The devastation came to the fore recently when police in South Africa arrested and charged a pastor and congregants for capturing and livestreaming the torture of an ‘evil’ owl. Claiming the bird was an “evil spirit,” the pastor covered the bird with “anointing oil.”
“The dastardly act was borne out of the Africanist faith belief and Africanist churches’ suspicions that owls represent witches; their feathers carry witches’ messages; and their eyes are the hooks witches use to harvest human prey. It’s backward to torture owls out of such silly beliefs,” said Lindani Mkhize, a spokesperson for South Africa police in the capital Pretoria.
In South Africa, vulture populations are vanishing too because dubious traditional spiritualists and churches hunt and kill them to use their body parts as bogus cures and exorcism tools. There’s a lucrative underworld trade where traditional faith leaders and spiritualists pay pricey sums to the underworld harvesters of owl and vulture and leopard parts.
“It’s an evil, abusive practice that ties churches and African herbalists in South Africa.”
“It’s an evil, abusive practice that ties churches and African herbalists in South Africa,” said Bright Zanga, a Zion Christian Church priest who volunteers with the United Nations Environment Program to raise awareness among congregants of animal rights issues. “Whilst some local church faith groups kill owls for their supposed association with witchcraft, herbalists actively hunt vultures to create bogus oil, bones concoctions for sale to superstitious businesspeople and sick clients.”

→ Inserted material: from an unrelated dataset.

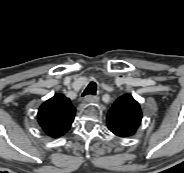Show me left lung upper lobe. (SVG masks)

South Africa, experts warn, still has one of the world’s most precious bird populations, but some vital bird species are vanishing. “Forest-dwelling bird species are disappearing from some of South Africa’s indigenous forests, with forest birds in the Eastern Cape being the most affected,” researchers warned in 2017, citing a study in Bird Conservation International that showed 28 of South Africa’s 57 forest-dwelling bird species are declining.
“It’s not only birds that are used for faith rituals,” Zanga the cleric added. “Leopards are prized by some Africanist churches in South Africa like the big Shembe church which prioritizes skinning leopard skin to use for church decoration and nobility.”
Shembe is one of the largest Africanist congregations in South Africa and has been accused of slaughtering hundreds of wild leopards.
Police in South Africa are rising to the task now, creating special divisions to crack down on organized crime, dubious pastors and traditional herbalists/spiritualists who torture and kill bird species for the lucrative trade in bird body parts.
“We are on their trail,” said Mkhize, the police spokesperson. “Our operations don’t care if it’s a deacon, bishop, prophet caught abusing owls, leopards, vultures for healing or baptism purposes. We will arrest and prosecute.”
Animal abuse in the name of church or herbalist rituals such as exorcisms or anointings will feed into organized crime in South Africa if it’s not tackled early from within the pulpit, according to Zanga, the church leader. “South Africa is a major staging post for live birds, sea life and wildlife animals and their remains going as far as China, Europe or the Americas. It’s shameful for the church to be caught up too in that circus.”